* _DATA UNDER STUDY_
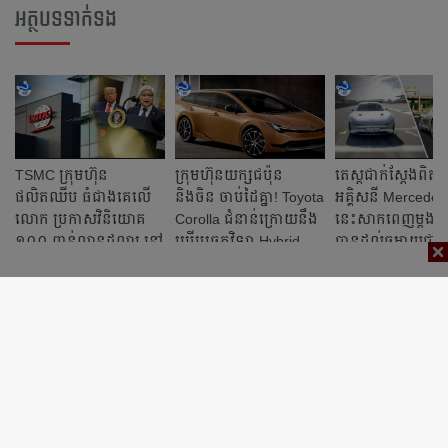
អត្ថបទទាក់ទង
TSMC ក្រុមហ៊ុន
ក្រុមហ៊ុនយក្សជប៉ុន
តេស្តជាក់ស្តែងពិត
ផលិតឈីប ធំជាងគេលើ
និងចិន ចាប់ដៃគ្នា! Toyota
អគ្គិសនី Mercedes
លោក ប្រកាសវិនិយោគ
Corolla ជំនាន់ក្រោយ​នឹង
នេះសាកពេញម្តង 
១០០ ពាន់លានដុល្លារ នៅ
ប្រើ​បច្ចេកវិទ្យា Hybrid
បានដល់ចម្ងាយ​ជាង
អាមេរិក
របស់ BYD អាចបើកដល់
១ពាន់គ.ម
២១០០គីឡូម៉ែត្រ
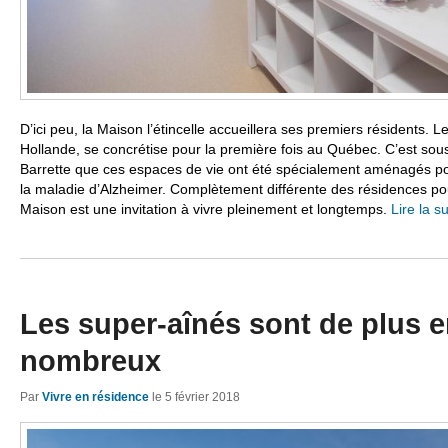
D’ici peu, la Maison l’étincelle accueillera ses premiers résidents. L
Hollande, se concrétise pour la première fois au Québec. C’est sous 
Barrette que ces espaces de vie ont été spécialement aménagés po
la maladie d’Alzheimer. Complètement différente des résidences pour
Maison est une invitation à vivre pleinement et longtemps.
Lire la s
Les super-aînés sont de plus e
nombreux
Par
Vivre en résidence
le
5 février 2018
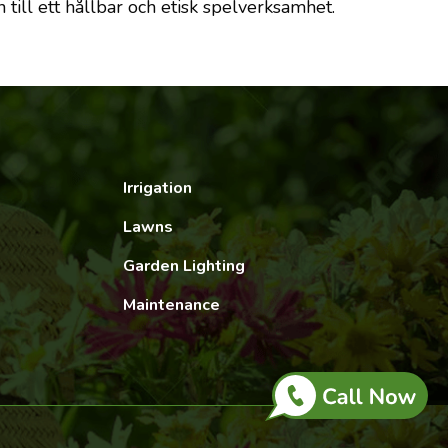
till ett hållbar och etisk spelverksamhet.
Irrigation
Lawns
Garden Lighting
Maintenance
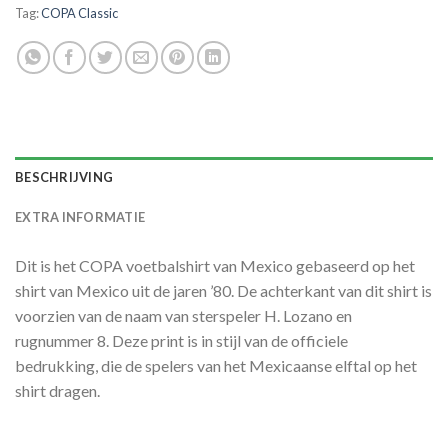
Tag:
COPA Classic
BESCHRIJVING
EXTRA INFORMATIE
Dit is het COPA voetbalshirt van Mexico gebaseerd op het
shirt van Mexico uit de jaren ’80. De achterkant van dit shirt is
voorzien van de naam van sterspeler H. Lozano en
rugnummer 8. Deze print is in stijl van de officiele
bedrukking, die de spelers van het Mexicaanse elftal op het
shirt dragen.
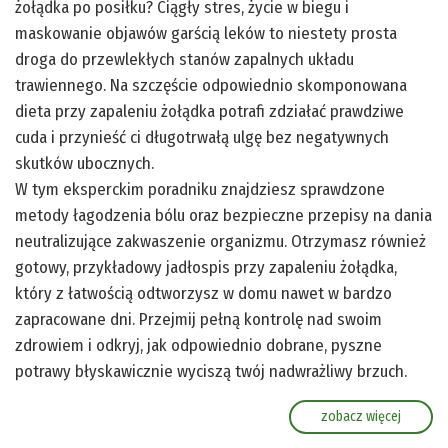
żołądka po posiłku? Ciągły stres, życie w biegu i
maskowanie objawów garścią leków to niestety prosta
droga do przewlekłych stanów zapalnych układu
trawiennego. Na szczęście odpowiednio skomponowana
dieta przy zapaleniu żołądka potrafi zdziałać prawdziwe
cuda i przynieść ci długotrwałą ulgę bez negatywnych
skutków ubocznych.
W tym eksperckim poradniku znajdziesz sprawdzone
metody łagodzenia bólu oraz bezpieczne przepisy na dania
neutralizujące zakwaszenie organizmu. Otrzymasz również
gotowy, przykładowy jadłospis przy zapaleniu żołądka,
który z łatwością odtworzysz w domu nawet w bardzo
zapracowane dni. Przejmij pełną kontrolę nad swoim
zdrowiem i odkryj, jak odpowiednio dobrane, pyszne
potrawy błyskawicznie wyciszą twój nadwrażliwy brzuch.
zobacz więcej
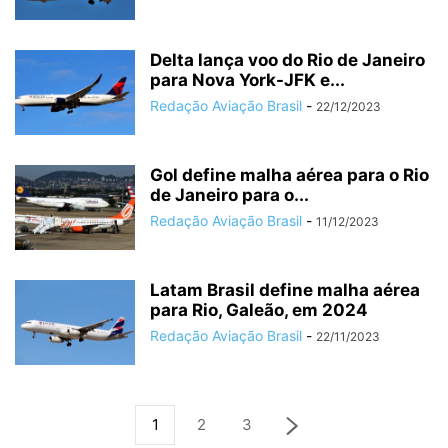
Delta lança voo do Rio de Janeiro
para Nova York-JFK e...
Redação Aviação Brasil
-
22/12/2023
Gol define malha aérea para o Rio
de Janeiro para o...
Redação Aviação Brasil
-
11/12/2023
Latam Brasil define malha aérea
para Rio, Galeão, em 2024
Redação Aviação Brasil
-
22/11/2023
1
2
3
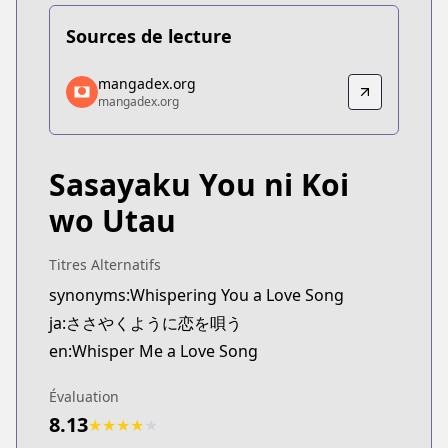
Sources de lecture
mangadex.org
mangadex.org
mangadex.org
mangadex.org
https://mangadex.org/title/db82b170-aa37-4e4c-
Sasayaku You ni Koi
wo Utau
Titres Alternatifs
synonyms:Whispering You a Love Song
ja:ささやくように恋を唄う
en:Whisper Me a Love Song
Évaluation
8.13
★
★
★
★
★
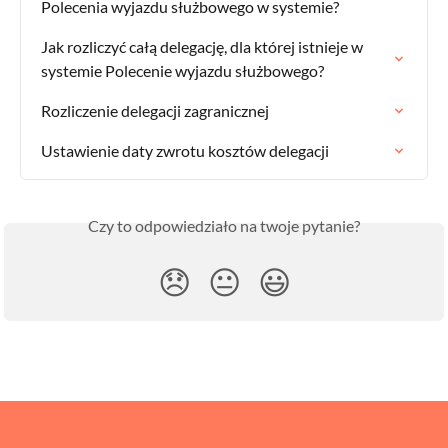
Polecenia wyjazdu służbowego w systemie?
Jak rozliczyć całą delegację, dla której istnieje w 
systemie Polecenie wyjazdu służbowego?
Rozliczenie delegacji zagranicznej
Ustawienie daty zwrotu kosztów delegacji
Czy to odpowiedziało na twoje pytanie?
😞
😐
😃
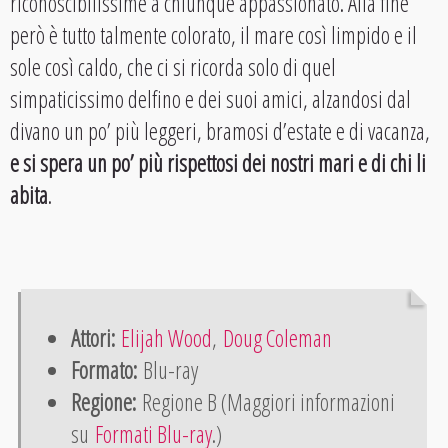
riconoscibilissime a chiunque appassionato. Alla fine
però è tutto talmente colorato, il mare così limpido e il
sole così caldo, che ci si ricorda solo di quel
simpaticissimo delfino e dei suoi amici, alzandosi dal
divano un po’ più leggeri, bramosi d’estate e di vacanza,
e si spera un po’ più rispettosi dei nostri mari e di chi li
abita
.
Attori:
Elijah Wood
,
Doug Coleman
Formato:
Blu-ray
Regione:
Regione B (Maggiori informazioni
su
Formati Blu-ray
.)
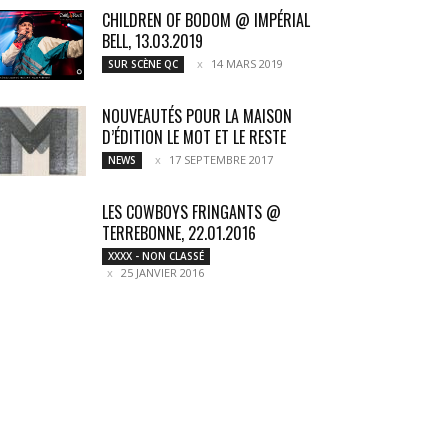
CHILDREN OF BODOM @ IMPÉRIAL
BELL, 13.03.2019
14 MARS 2019
SUR SCÈNE QC
NOUVEAUTÉS POUR LA MAISON
D’ÉDITION LE MOT ET LE RESTE
17 SEPTEMBRE 2017
NEWS
LES COWBOYS FRINGANTS @
TERREBONNE, 22.01.2016
XXXX - NON CLASSÉ
25 JANVIER 2016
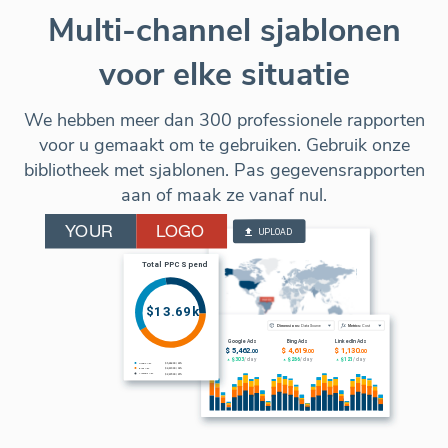
Multi-channel sjablonen
voor elke situatie
We hebben meer dan 300 professionele rapporten
voor u gemaakt om te gebruiken. Gebruik onze
bibliotheek met sjablonen. Pas gegevensrapporten
aan of maak ze vanaf nul.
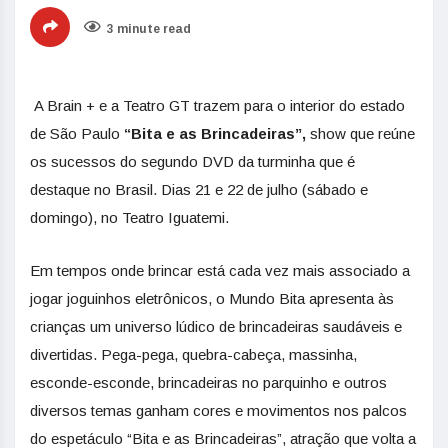
3 minute read
A Brain + e a Teatro GT trazem para o interior do estado
de São Paulo
“Bita e as Brincadeiras”,
show que reúne
os sucessos do segundo DVD da turminha que é
destaque no Brasil. Dias 21 e 22 de julho (sábado e
domingo), no Teatro Iguatemi.
Em tempos onde brincar está cada vez mais associado a
jogar joguinhos eletrônicos, o Mundo Bita apresenta às
crianças um universo lúdico de brincadeiras saudáveis e
divertidas. Pega-pega, quebra-cabeça, massinha,
esconde-esconde, brincadeiras no parquinho e outros
diversos temas ganham cores e movimentos nos palcos
do espetáculo “Bita e as Brincadeiras”, atração que volta a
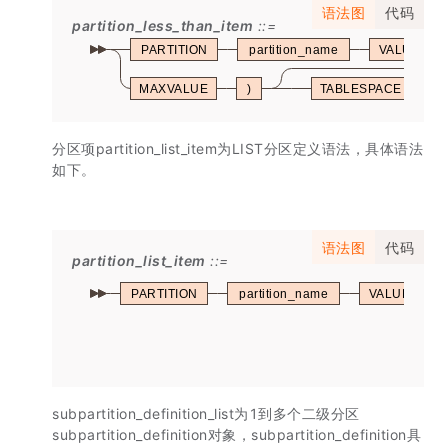
语法图
代码
partition_less_than_item
PARTITION
partition_name
VALUES
MAXVALUE
)
TABLESPACE
t
分区项partition_list_item为LIST分区定义语法，具体语法
如下。
语法图
代码
partition_list_item
PARTITION
partition_name
VALUES
subpartition_definition_list为1到多个二级分区
subpartition_definition对象，subpartition_definition具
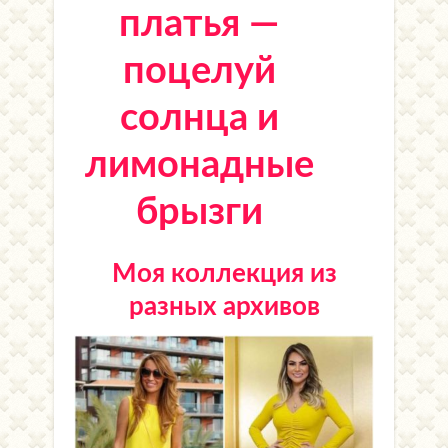
платья —
поцелуй
солнца и
лимонадные
брызги
Моя коллекция из
разных архивов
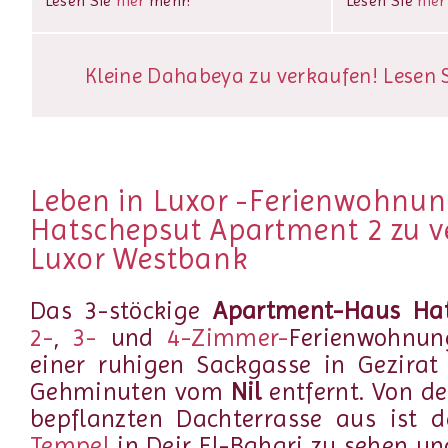
Lesen Sie
hier
mehr!
Lesen Sie
hier
Kleine Dahabeya zu verkaufen! Lesen Si
Leben in Luxor -Ferienwohnu
Hatschepsut Apartment 2 zu v
Luxor Westbank
Das 3-stöckige
Apartment-Haus Hat
2-
,
3-
und
4-Zimmer-
Ferienwohnung
einer ruhigen Sackgasse in Gezirat 
Gehminuten vom
Nil
entfernt. Von d
bepflanzten Dachterrasse aus ist 
Tempel
in Deir El-Bahari zu sehen u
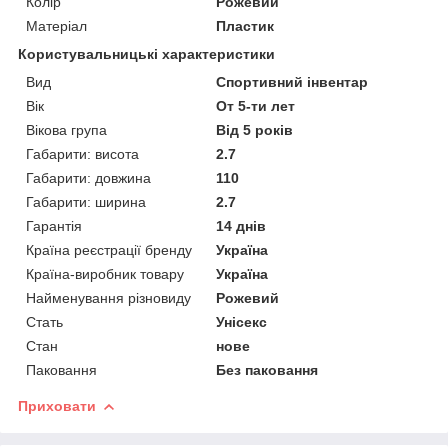
Колір
Рожевий
Матеріал
Пластик
Користувальницькі характеристики
Вид
Спортивний інвентар
Вік
От 5-ти лет
Вікова група
Від 5 років
Габарити: висота
2.7
Габарити: довжина
110
Габарити: ширина
2.7
Гарантія
14 днів
Країна реєстрації бренду
Україна
Країна-виробник товару
Україна
Найменування різновиду
Рожевий
Стать
Унісекс
Стан
нове
Паковання
Без паковання
Приховати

* _YOUR INSTRUCTIONS_
Check each line of the records above, and copy those that hold the word "para".

* _RESPONSE BOX_
para Nova York-JFK e...
Gol define malha aérea para o Rio
de Janeiro para o...
para Rio, Galeão, em 2024
A Brain + e a Teatro GT trazem para o interior do estado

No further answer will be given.